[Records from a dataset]

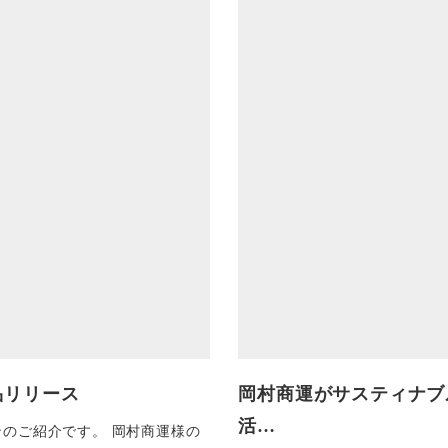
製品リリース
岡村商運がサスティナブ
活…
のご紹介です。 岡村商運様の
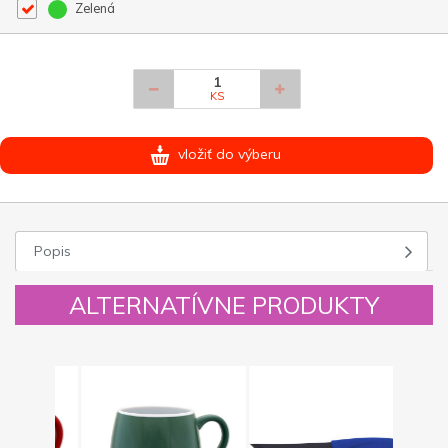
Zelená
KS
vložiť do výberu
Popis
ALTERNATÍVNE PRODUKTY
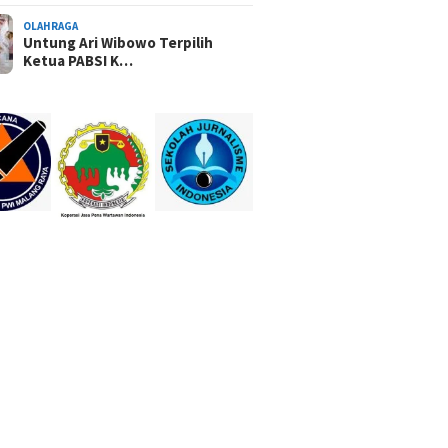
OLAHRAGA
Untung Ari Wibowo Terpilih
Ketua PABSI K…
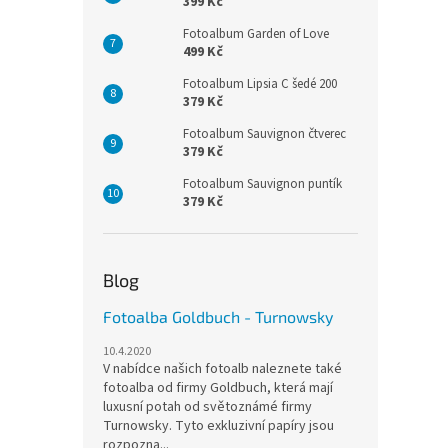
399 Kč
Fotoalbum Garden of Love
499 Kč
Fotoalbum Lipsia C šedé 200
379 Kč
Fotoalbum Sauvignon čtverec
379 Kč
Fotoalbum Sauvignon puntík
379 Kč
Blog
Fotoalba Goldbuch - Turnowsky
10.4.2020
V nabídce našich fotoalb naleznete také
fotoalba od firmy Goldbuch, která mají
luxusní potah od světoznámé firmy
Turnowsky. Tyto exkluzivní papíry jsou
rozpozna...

### Problem
Output every record exactly, minus the pictures.

### Response
製品リリース
岡村商運がサスティナブ
活…
のご紹介です。 岡村商運様の
Zelená
KS
vložiť do výberu
Popis
ALTERNATÍVNE PRODUKTY
OLAHRAGA
Untung Ari Wibowo Terpilih
Ketua PABSI K…
399 Kč
Fotoalbum Garden of Love
499 Kč
Fotoalbum Lipsia C šedé 200
379 Kč
Fotoalbum Sauvignon čtverec
379 Kč
Fotoalbum Sauvignon puntík
379 Kč
Blog
Fotoalba Goldbuch - Turnowsky
10.4.2020
V nabídce našich fotoalb naleznete také
fotoalba od firmy Goldbuch, která mají
luxusní potah od světoznámé firmy
Turnowsky. Tyto exkluzivní papíry jsou
rozpozna...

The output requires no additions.